Étape 3 : lire la position, elle désigne le levier
La position moyenne dit précisément ce qui manque, et c'est l'information la plus sous-utilisée de la Search Console.
- Au-delà de la 30e place : l'intention ou la couverture
Google a compris le sujet, et il juge la page très en retrait. Ouvrez les cinq premiers résultats, regardez leur format et ce qu'ils traitent. Neuf fois sur dix, votre page est d'un autre format, ou couvre le tiers du sujet.
- Entre la 10e et la 30e : compléter et relier
La page est légitime mais incomplète. C'est la zone où le travail éditorial paie le plus vite, doublé de liens internes depuis les pages voisines. Voir maillage interne.
- Entre la 4e et la 10e : la popularité
Si votre page traite le sujet aussi bien que celles qui la devancent, ce n'est plus une question de contenu. C'est la zone où les liens font la différence, et c'est la seule où ils la font vraiment.
- Dans les trois premiers : travailler le clic
Le classement est acquis, reste à convertir les impressions en visites.
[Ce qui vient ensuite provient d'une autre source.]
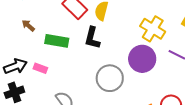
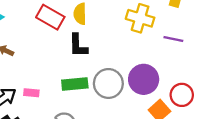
green rectangle: (57, 41) -> (75, 84), moved
purple circle: (142, 59) -> (144, 79), moved

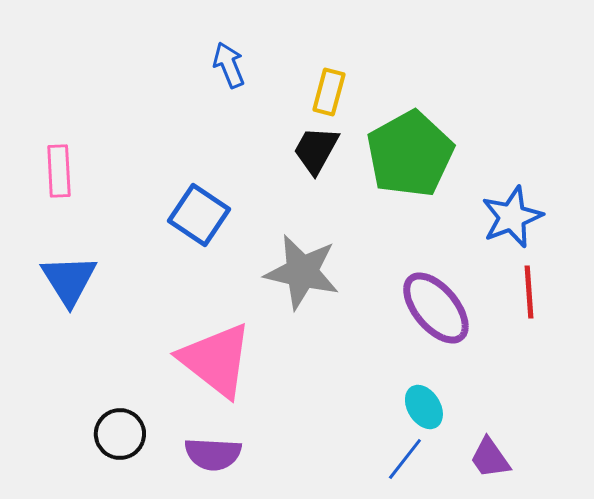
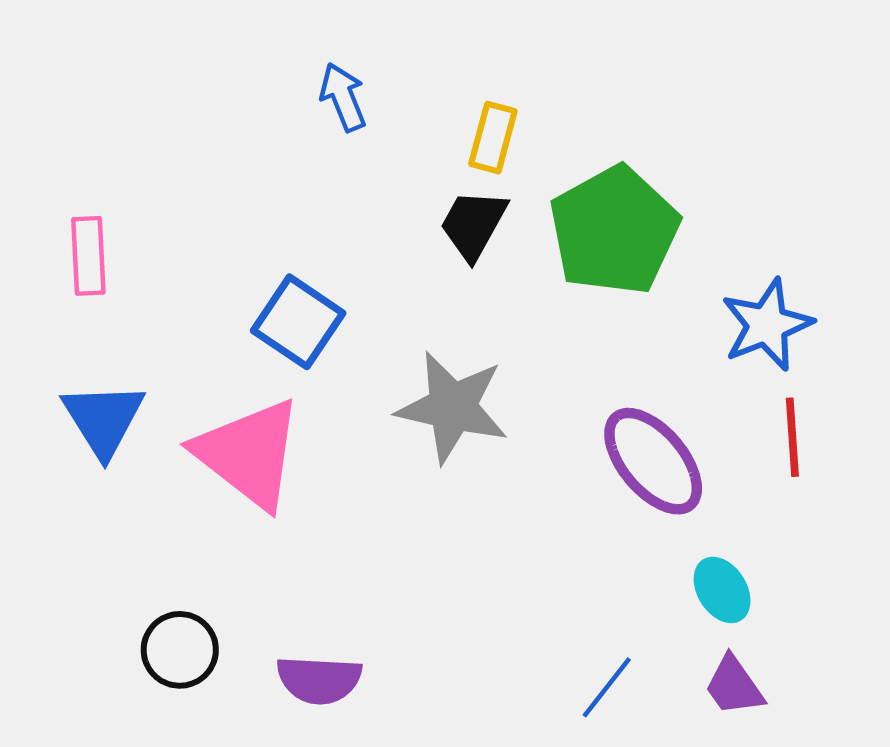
pink triangle: (216, 360) -> (249, 454), moved
cyan ellipse: (424, 407) -> (722, 590), moved

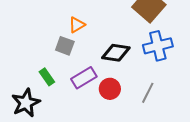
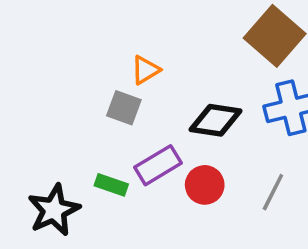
green rectangle: (47, 77) -> (111, 185), moved, turned -36

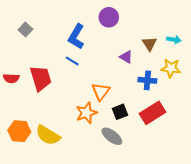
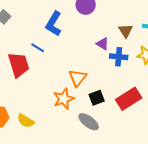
blue line: (72, 61) -> (38, 48), moved
blue cross: (147, 80) -> (119, 57), moved
yellow semicircle: (48, 135) -> (26, 121), size x0.7

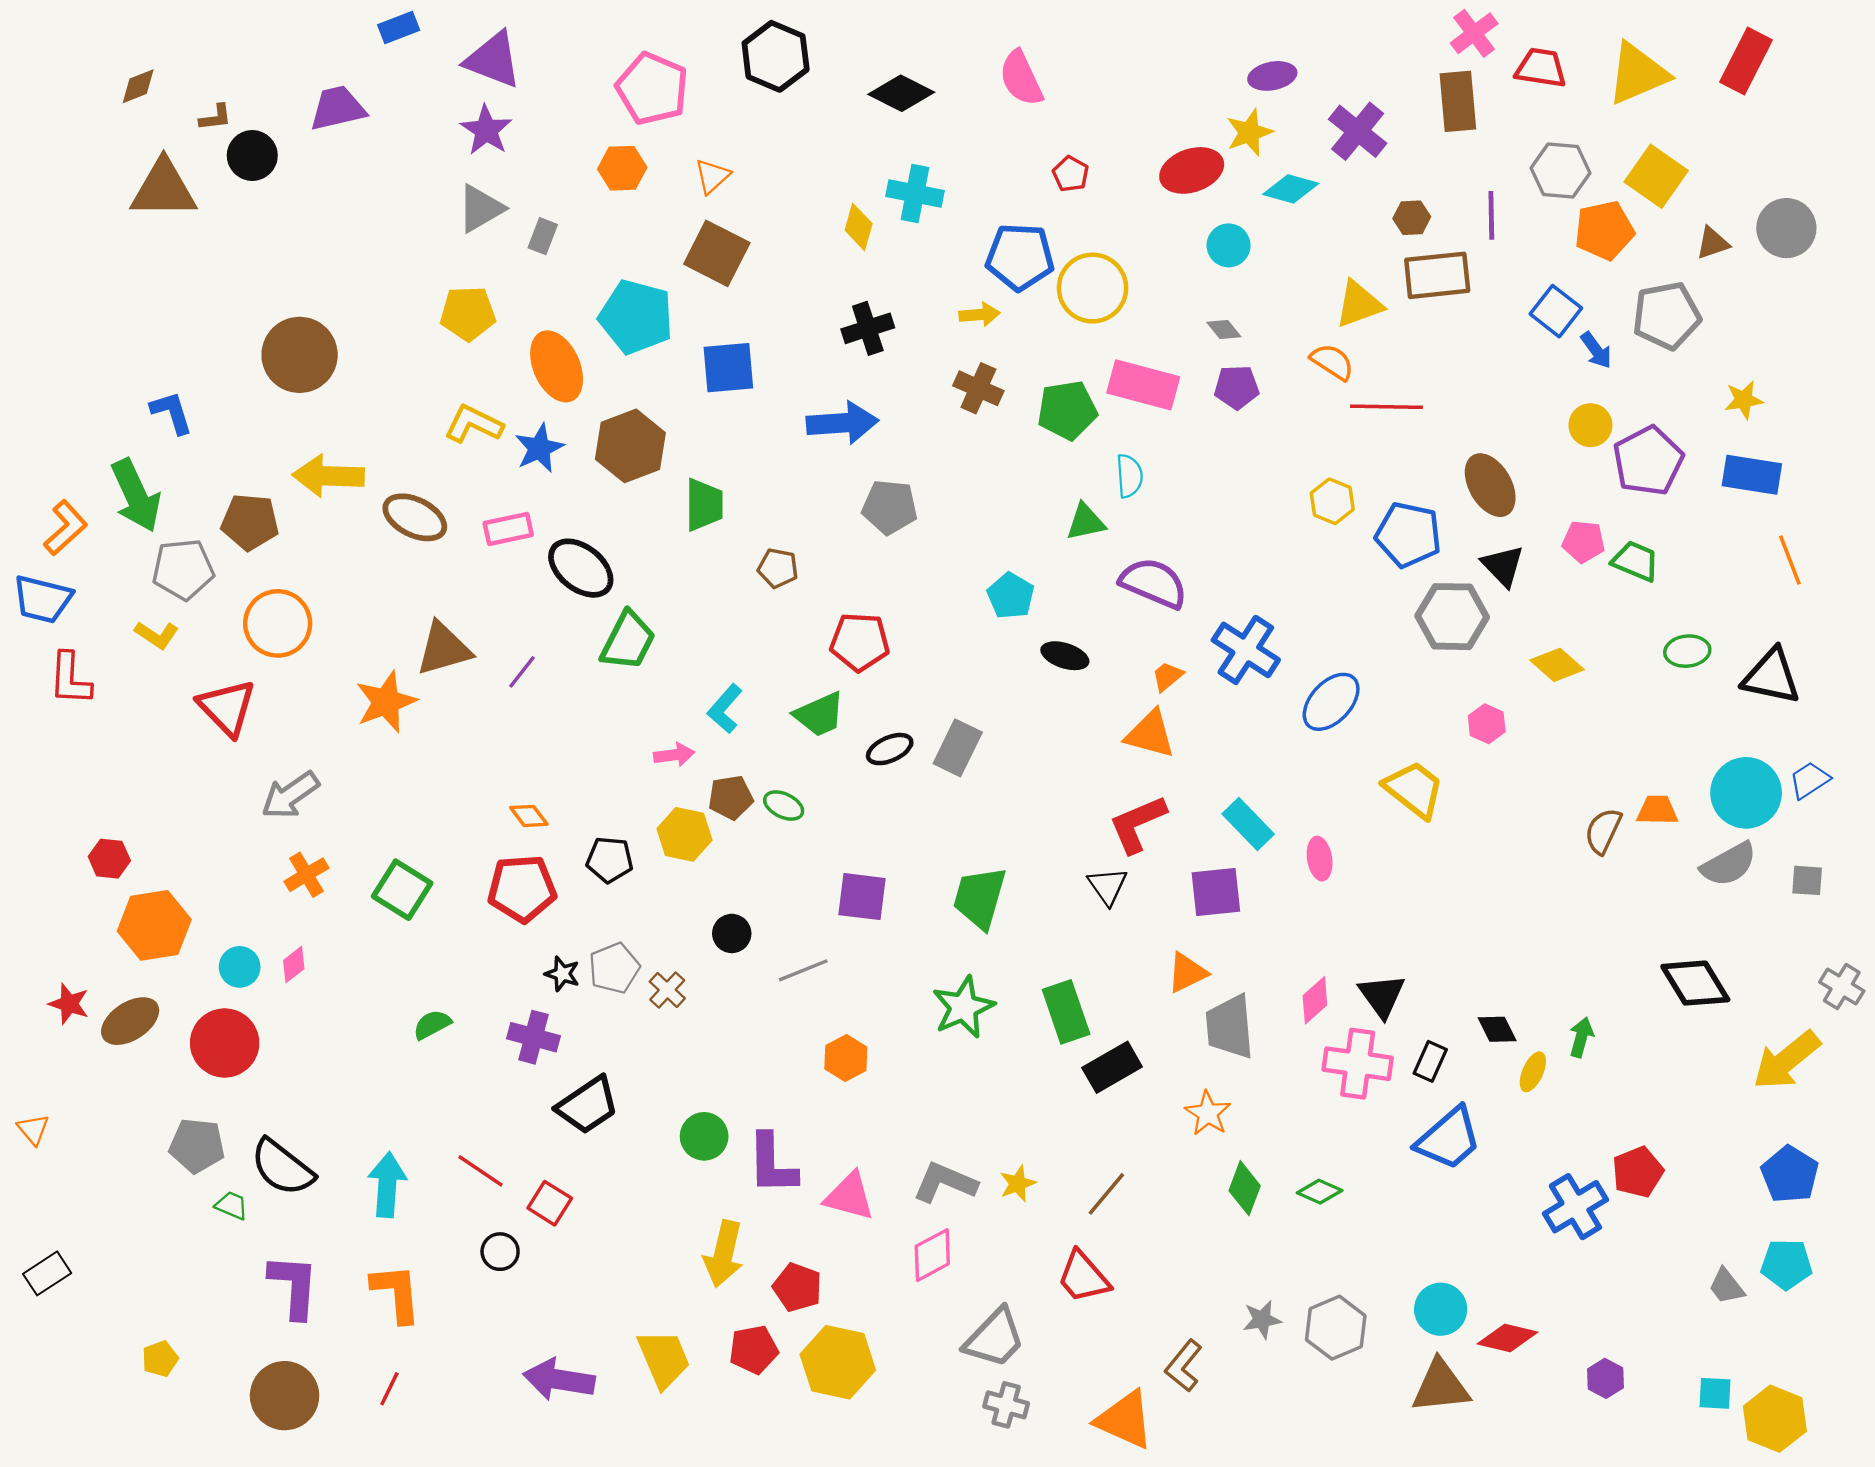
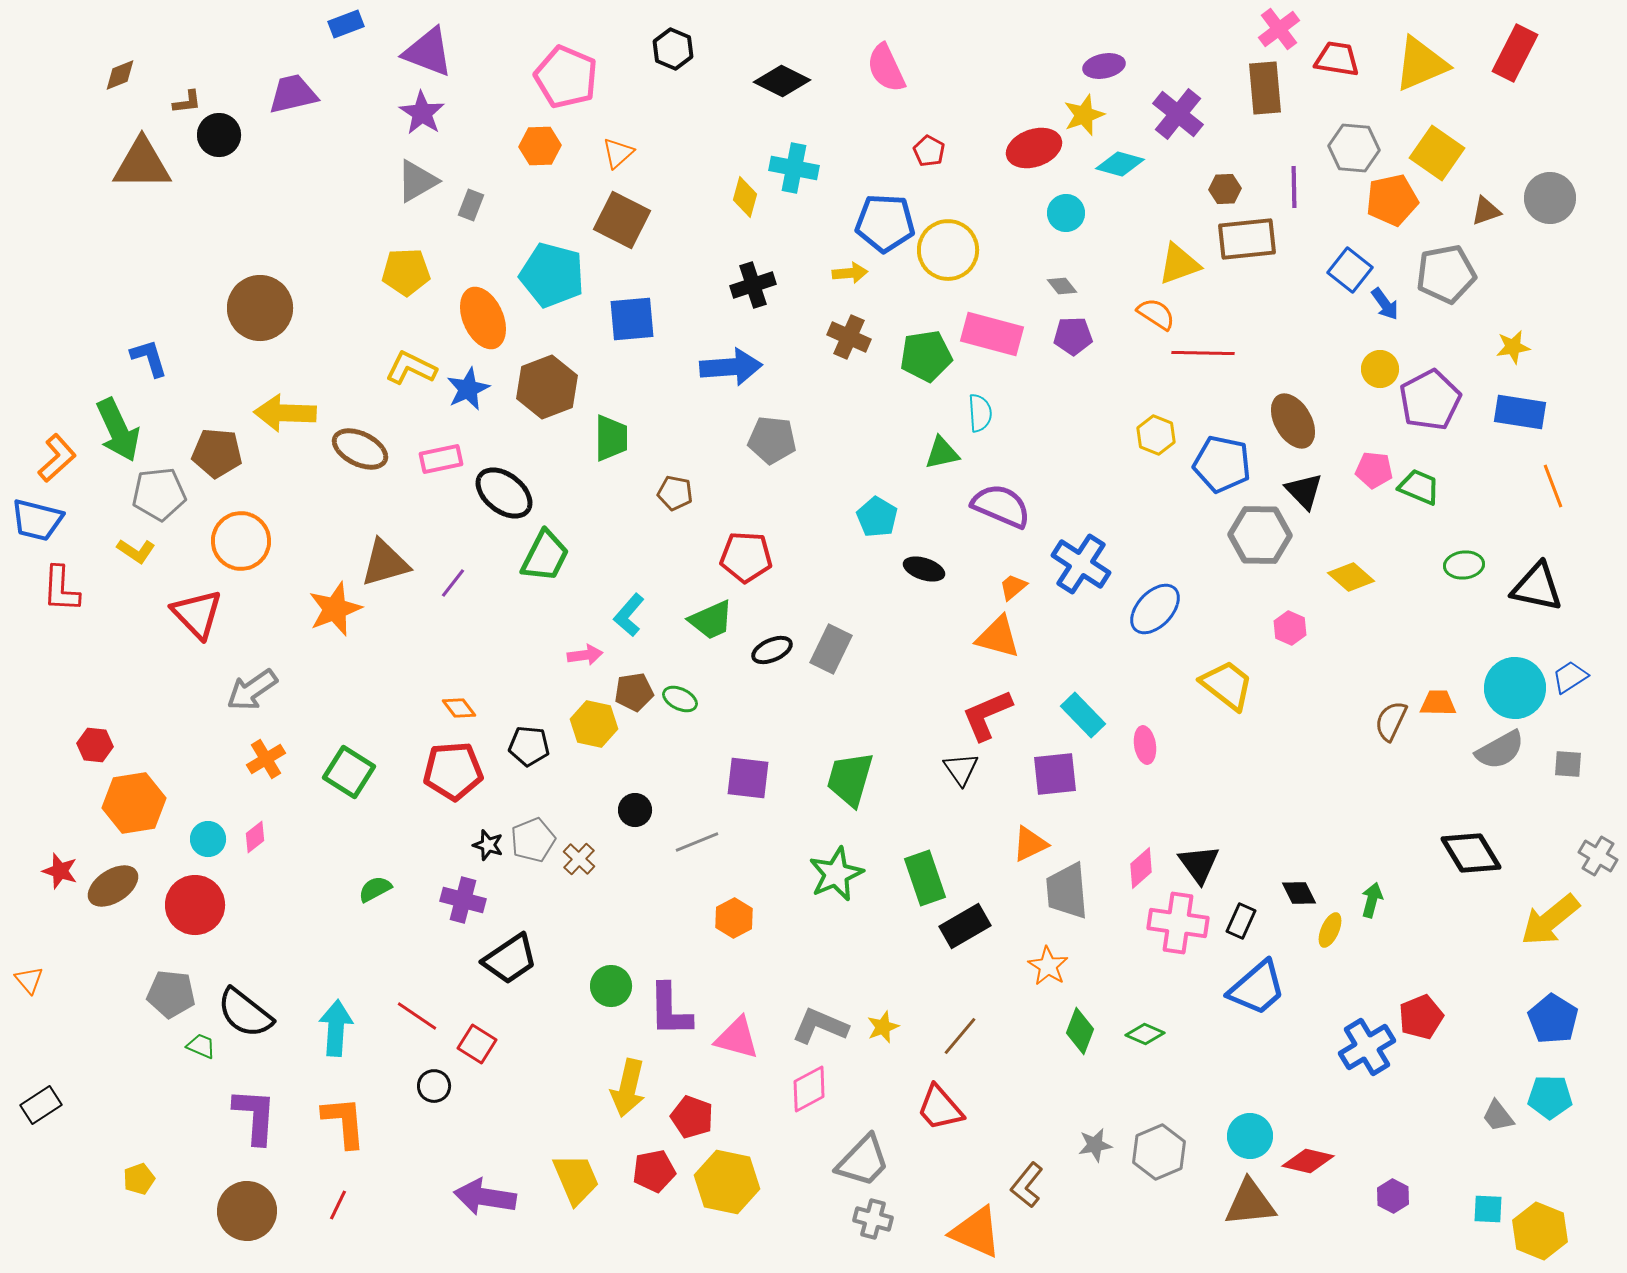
black hexagon: (776, 56) -> (673, 49), size x0.7

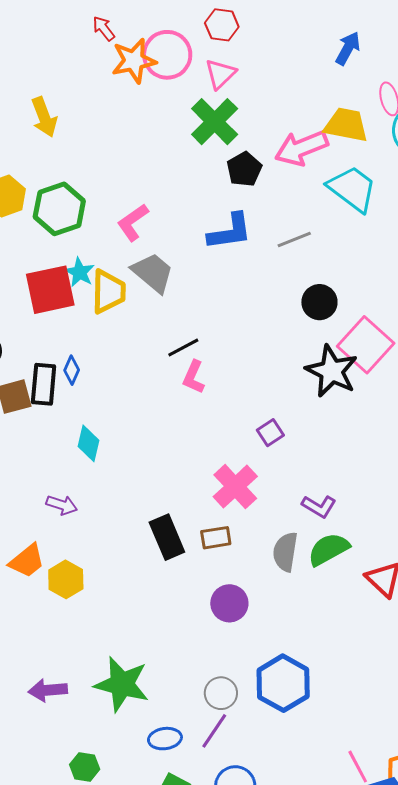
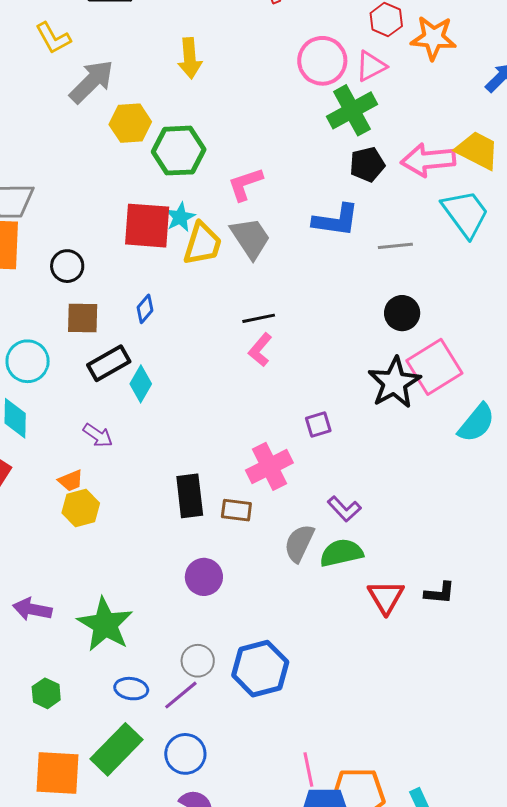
pink circle: (167, 55) -> (322, 61), moved
orange star: (134, 61) -> (433, 38), moved
black rectangle: (44, 384) -> (109, 363), moved, turned 39
orange trapezoid: (27, 561) -> (71, 481), moved, size x0.7
purple circle: (229, 603) -> (204, 577), moved

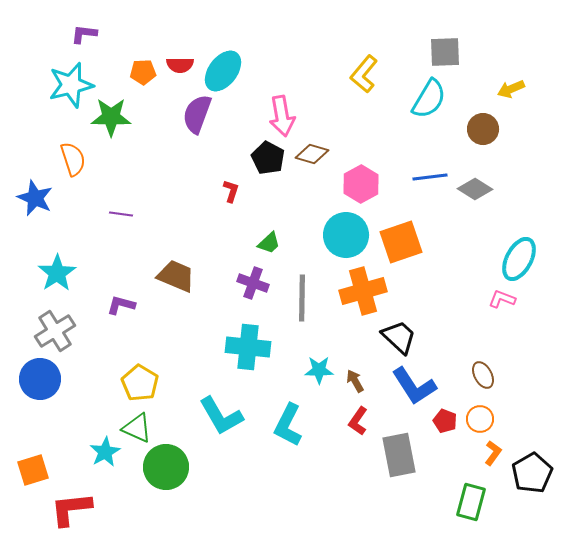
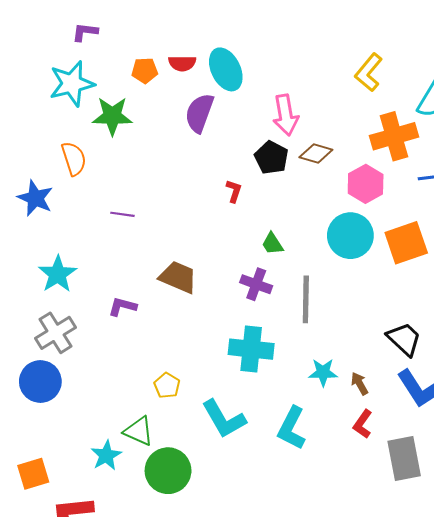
cyan ellipse: (223, 71) -> (226, 69), turned -63
green trapezoid: (269, 243) -> (272, 244), turned 100
orange cross: (363, 291) -> (394, 136), moved
yellow pentagon: (140, 383) -> (167, 386), moved, size x0.7

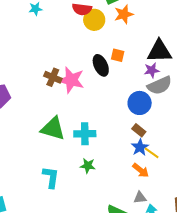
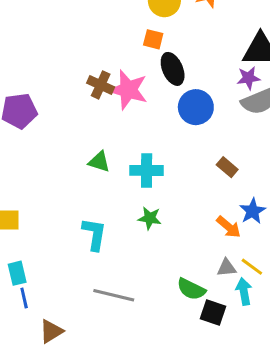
orange square: (118, 55) -> (153, 39), moved
blue circle: (140, 103) -> (196, 107), moved
green triangle: (53, 129) -> (99, 162), size x0.6
blue star: (140, 147) -> (253, 211), moved
yellow line: (152, 153) -> (252, 267), moved

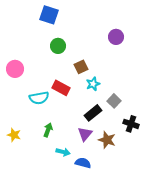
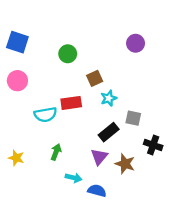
blue square: (49, 15) -> (17, 42), moved
red rectangle: (61, 88) -> (71, 103), turned -36
gray square: (114, 101) -> (133, 118), turned -32

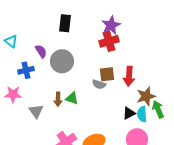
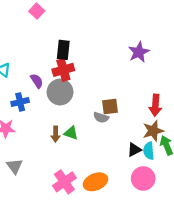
purple star: (111, 25) -> (139, 52), moved
red cross: (109, 41) -> (63, 70), moved
red arrow: (129, 76) -> (155, 105), moved
gray triangle: (36, 111) -> (15, 166), moved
Voir balise title.
Savoir ce qui bloque avant de dépenser
Contenu, technique ou popularité : les trois chantiers n'ont ni le même coût ni le même délai, et se tromper de levier coûte un semestre. Le tri se fait sur vos données réelles.
Seize mois de données, crawl complet, plan d'action priorisé.
Le cas particulier : deux pages sur la même requête
Le symptôme est reconnaissable : sur une requête donnée, tantôt une page apparaît, tantôt une autre, et aucune ne monte franchement. Vos deux pages se partagent ce qui devrait se cumuler, à savoir les liens internes, les liens externes et la compréhension que Google a de votre sujet.
Le repérage se fait dans la Search Console : filtrez sur une requête et regardez la colonne des pages. Si deux adresses y figurent, la cannibalisation est établie.
Deux corrections, selon le cas. La fusion, quand les deux pages répondent réellement à la même intention : on garde la meilleure, on y intègre ce que l'autre apportait, on redirige l'ancienne adresse en 301 et on met à jour les liens internes. La différenciation, quand les intentions sont proches mais distinctes : chaque page se recentre nettement, avec des titres qui ne se ressemblent plus.
Le cas particulier : une chute soudaine
Une page qui était bien placée et qui décroche n'obéit à aucune des logiques précédentes. Il ne s'agit pas d'améliorer quoi que ce soit, il s'agit de trouver ce qui s'est passé, et cela commence toujours par une date.
- 1. Dater au jour près
Search Console en affichage quotidien, jamais hebdomadaire : une courbe lissée décale la date réelle de plusieurs jours.
- 2. Comparer avec vos propres actions
Mise en production, refonte, changement de serveur, modification du robots.txt. C'est la cause la plus fréquente, et personne ne commence par là.
- 3. Comparer avec les mises à jour officielles
Google publie les dates de déploiement de ses mises à jour de classement. Voir lire la volatilité.
- 4. Regarder ce qui est passé devant
Parfois personne n'a rien fait de mal : un concurrent a simplement publié mieux. Ouvrez la requête et regardez qui occupe votre ancienne place.
Voir perte de trafic après une refonte, cause numéro un des chutes brutales.
Les réflexes qui aggravent
- Tout changer en même temps. Si trois modifications sont faites le même jour, aucune ne pourra être créditée ni incriminée.
- Ajouter du texte pour ajouter du texte. Une page à côté du sujet reste à côté du sujet, en plus long.
- Acheter des liens vers une page non indexée. Le budget le plus vite gaspillé qui soit.
- Republier la page sous une nouvelle adresse. Vous repartez de zéro et créez un doublon.
- Juger en deux semaines. Sauf sur l'indexation, aucun signal fiable ne se lit avant le troisième mois.
- Conclure à la pénalité. Elles existent, elles sont rares, et elles sont notifiées dans la Search Console. Vérifiez avant de chercher ailleurs.